Similarly, Albertson said, the years have not weakened the memories of witnesses who saw Morning arguing with a woman who resembled Taylor shortly before Morning was stabbed more than 90 times in a wooded area hidden from view.

Defense attorney John LoTurco told jurors that police always assumed Taylor was guilty and never investigated anyone else.

"They can point fingers all they want -- that's what prosecutors do, point fingers -- but they have to prove it," LoTurco said before state Supreme Court Justice William Condon. He emphasized that Taylor has always insisted she didn't do it.

Members of the Morning and Taylor families watched the trial's start in a packed courtroom. Unlike in the first trial, they kept their distance from each other. Morning's mother, Viola Morning, tearfully declined to comment. "It's too much right now," she said.The apparent source of the dispute came two weeks before, on Valentine's Day 1996, when Morning received balloons from Carl Brown Jr. II, the father of Taylor's child. After the argument, it was five weeks before Morning's body was found, hidden beneath leaves and brush against a chain-link fence.

"There were obvious signs of overkill," Albertson said -- dozens of knife wounds just on the back of her neck and head alone, but also others to her face, back, hands and legs.

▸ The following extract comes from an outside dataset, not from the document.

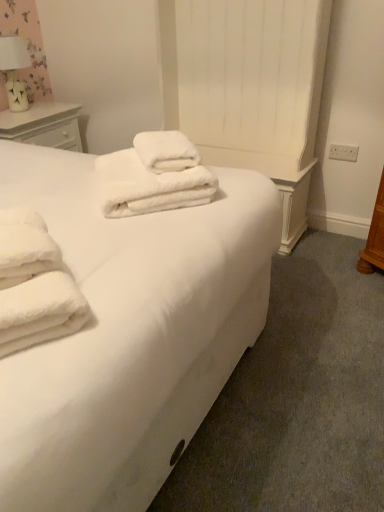 Where is `free location to the right of white ceramic table lamp at upper left`? free location to the right of white ceramic table lamp at upper left is located at coordinates (55, 109).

"It's consistent with jealous rage," Albertson said.

Taylor's DNA was found in blood stains on Morning's jeans and boots, and on a piece of discarded clothing probably used to wipe off the knife, Albertson said.

The trial's first witness, Det. William Rathjen, used crime-scene photos to show how the body was well-hidden by leaves and brush when it was found weeks later.

He also showed jurors photos of some of the stab wounds on her neck and head.

Moments later, after he finished for the day and as jurors were leaving the courtroom, Taylor turned and smiled as she recognized some of her family members.